UNITED STATES OF AMERICA
|In the Matter of
AMERICORP SECURITIES, INC.
|NOTICE OF PROPOSED
PLAN OF DISGORGEMENT
OPPORTUNITY FOR COMMENT
BY THIRD PARTIES
Notice is hereby given, pursuant to Rule 612 of the Rules of Practice of the United States Securities and Exchange Commission ("Commission"), 17 C.F.R. 201.612, that the Division of Enforcement ("Division") has filed its proposed Plan of Disgorgement Distribution ("Distribution Plan") in the above matter with the Commission.
OPPORTUNITY TO COMMENT
Pursuant to this notice, all interested parties are advised that the Distribution Plan may be obtained by submitting a written request to Timothy G. Hansen, Esq., United States Securities and Exchange Commission, 7 World Trade Center, 13th Floor, New York, New York 10048. Further, all persons desiring to comment on the Disgorgement Plan may submit their views, in writing, no later than December 23, 1999 to the Office of the Secretary, United States Securities and Exchange Commission, 450 Fifth Street, N.W., Washington, D.C. 20549.
THE DISTRIBUTION PLAN
Pursuant to an order entered by the Commission on consent on August 11, 1999, Drew Edgar Schaefer ("Schaefer") paid to the Commission a total of $200,000 in disgoregment. The disgorgement represents a portion of Americorp Securities, Inc.'s ("Americorp") and Schaefer's alleged unjust enrichment from a fraudulent scheme involving the initial public offering ("IPO") of securities in PHC, Inc. ("PHC"). Specifically, Americorp and Schaefer violated the Securities Act of 1933 and the Securities Exchange Act of 1934 by: (1) illegally soliciting aftermarket orders for the stock of PHC before its initial public offering on March 3, 1994 became effective; and (2) illegally delaying the execution of orders for PHC stock until the end of the trading day on March 3, 1994 in order to sell PHC stock to Americorp's customers at higher prices. See Americorp Securities, Inc. and Drew Edgar Schaefer, Exchange Act Release No. 41728 (August 11, 1999) ("Order").
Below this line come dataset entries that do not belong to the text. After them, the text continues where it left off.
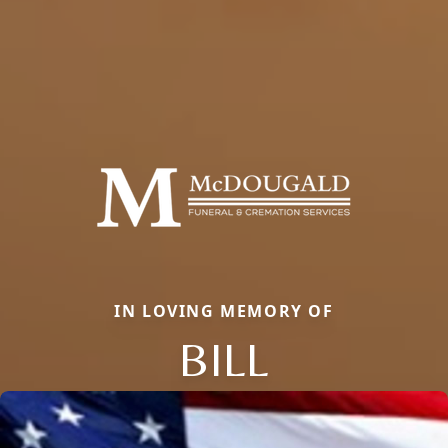
IN LOVING MEMORY OF
BILL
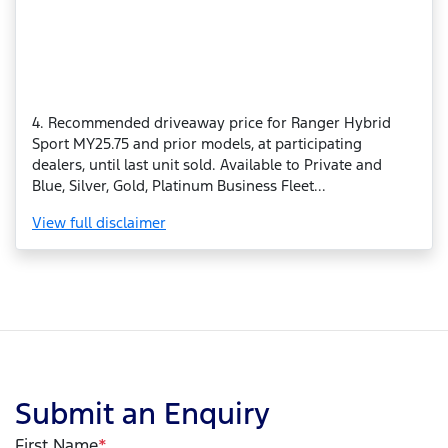
4. Recommended driveaway price for Ranger Hybrid
Sport MY25.75 and prior models, at participating
dealers, until last unit sold. Available to Private and
Blue, Silver, Gold, Platinum Business Fleet...
View
full disclaimer
Submit an Enquiry
First Name
*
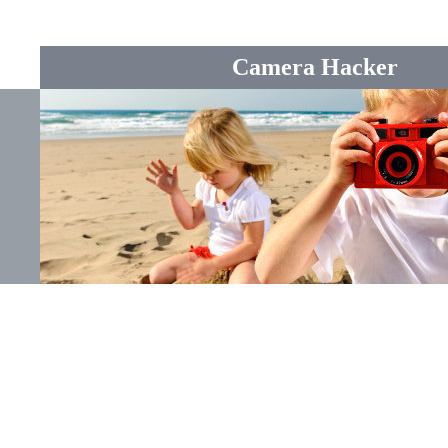
Camera Hacker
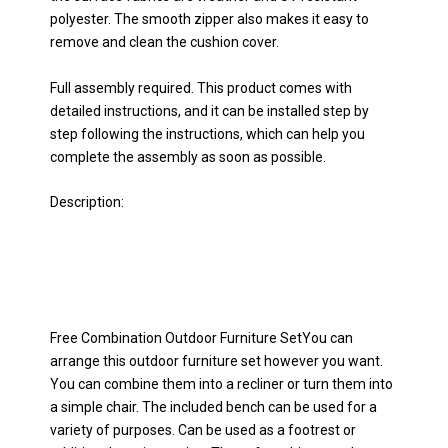
polyester. The smooth zipper also makes it easy to
remove and clean the cushion cover.
Full assembly required. This product comes with
detailed instructions, and it can be installed step by
step following the instructions, which can help you
complete the assembly as soon as possible.
Description:
Free Combination Outdoor Furniture SetYou can
arrange this outdoor furniture set however you want.
You can combine them into a recliner or turn them into
a simple chair. The included bench can be used for a
variety of purposes. Can be used as a footrest or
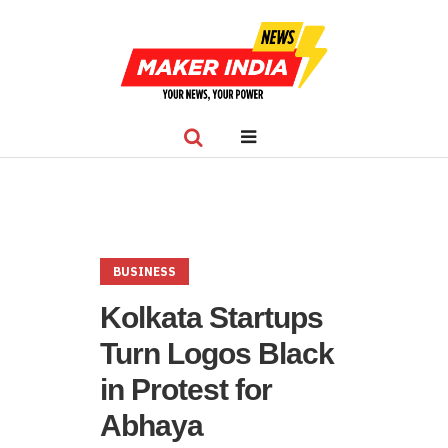
BUSINESS
Kolkata Startups
Turn Logos Black
in Protest for
Abhaya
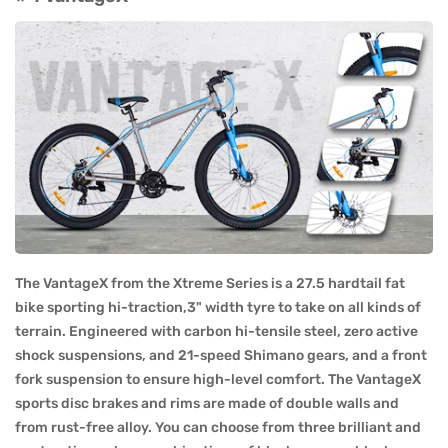
The VantageX from the Xtreme Series is a 27.5 hardtail fat
bike sporting hi-traction,3" width tyre to take on all kinds of
terrain. Engineered with carbon hi-tensile steel, zero active
shock suspensions, and 21-speed Shimano gears, and a front
fork suspension to ensure high-level comfort. The VantageX
sports disc brakes and rims are made of double walls and
from rust-free alloy. You can choose from three brilliant and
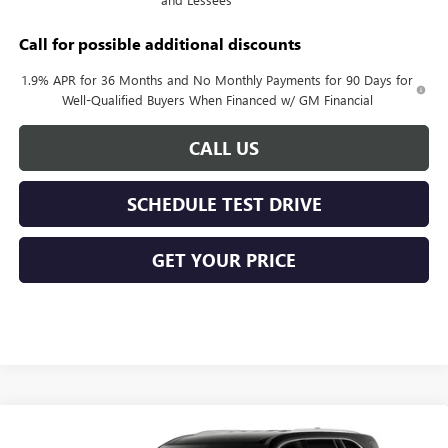
Call for possible additional discounts
1.9% APR for 36 Months and No Monthly Payments for 90 Days for
Well-Qualified Buyers When Financed w/ GM Financial
CALL US
SCHEDULE TEST DRIVE
GET YOUR PRICE
Compare Vehicle
$49,178
NEW
2027
BUICK ENCLAVE
PREFERRED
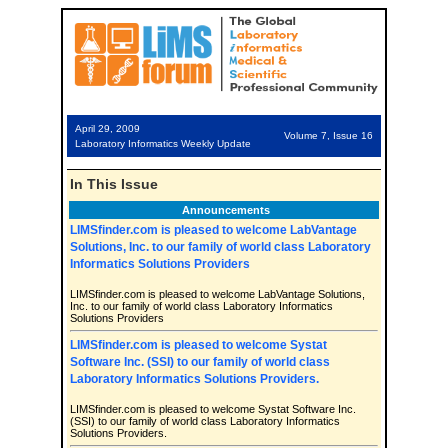
April 29, 2009
Volume 7, Issue 16
Laboratory Informatics Weekly Update
In This Issue
Announcements
LIMSfinder.com is pleased to welcome LabVantage
Solutions, Inc. to our family of world class Laboratory
Informatics Solutions Providers
LIMSfinder.com is pleased to welcome LabVantage Solutions,
Inc. to our family of world class Laboratory Informatics
Solutions Providers
LIMSfinder.com is pleased to welcome Systat
Software Inc. (SSI) to our family of world class
Laboratory Informatics Solutions Providers.
LIMSfinder.com is pleased to welcome Systat Software Inc.
(SSI) to our family of world class Laboratory Informatics
Solutions Providers.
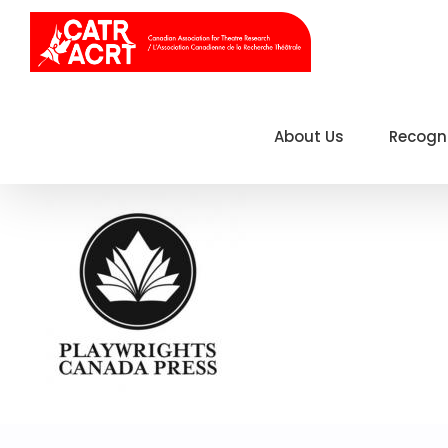
Skip
to
content
About Us
Recogn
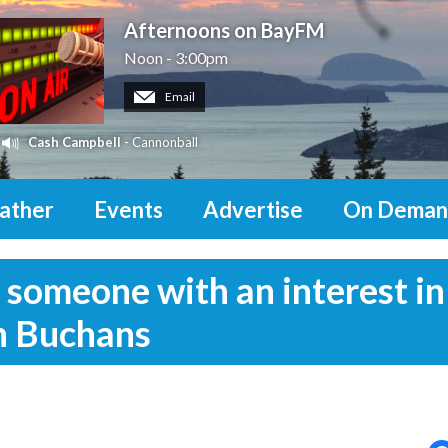
Afternoons on BayFM
Noon - 3:00pm
Email
Cash Campbell
- Cannonball
ather
Events
Advertise
On Deman
 someone with an interest in
in Buchans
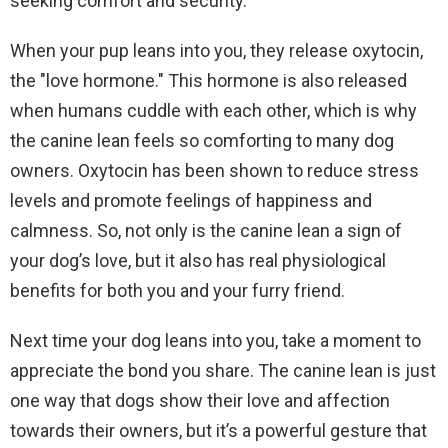
seeking comfort and security.
When your pup leans into you, they release oxytocin,
the "love hormone." This hormone is also released
when humans cuddle with each other, which is why
the canine lean feels so comforting to many dog
owners. Oxytocin has been shown to reduce stress
levels and promote feelings of happiness and
calmness. So, not only is the canine lean a sign of
your dog’s love, but it also has real physiological
benefits for both you and your furry friend.
Next time your dog leans into you, take a moment to
appreciate the bond you share. The canine lean is just
one way that dogs show their love and affection
towards their owners, but it’s a powerful gesture that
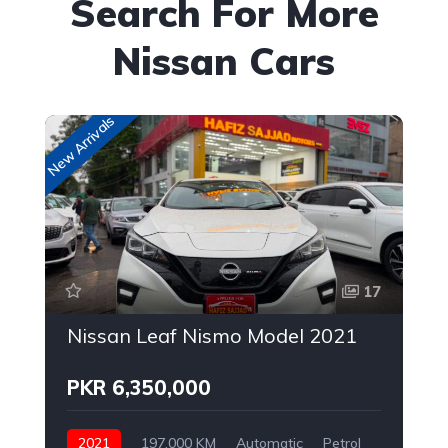
Search For More
Nissan Cars
New Arrivals
Up
17
Nissan Leaf Nismo Model 2021
PKR 6,350,000
2021
197,000 KM
Automatic
Petrol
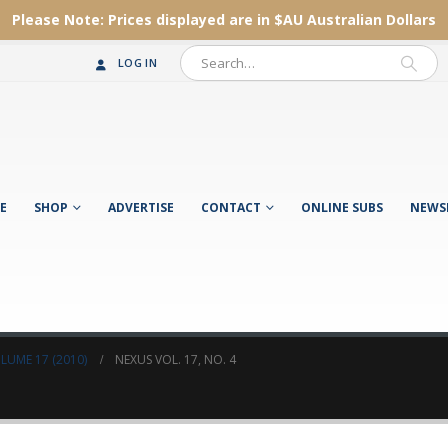
Please Note:
Prices displayed are in $AU
Australian Dollars
LOG IN
E
SHOP
ADVERTISE
CONTACT
ONLINE SUBS
NEWS
LUME 17 (2010)
NEXUS VOL. 17, NO. 4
The affected accounts are all retail customer accounts in which purchase orders for PHC common stock were executed by Americorp at the end of the day on March 3, 1994, in one of two batched transactions, at a price of $6 per share (including markup) (the "March 3, 1994 batched transactions") (the "Affected Accounts"). Affected Accounts, however, shall not include the accounts of Respondents or any officers, employees, and family members thereof, nor the three retail accounts into which Respondents placed approximately 19 percent of the units offered in the PHC IPO as part of a prearranged plan as described at Paragraph II.5. of the Order.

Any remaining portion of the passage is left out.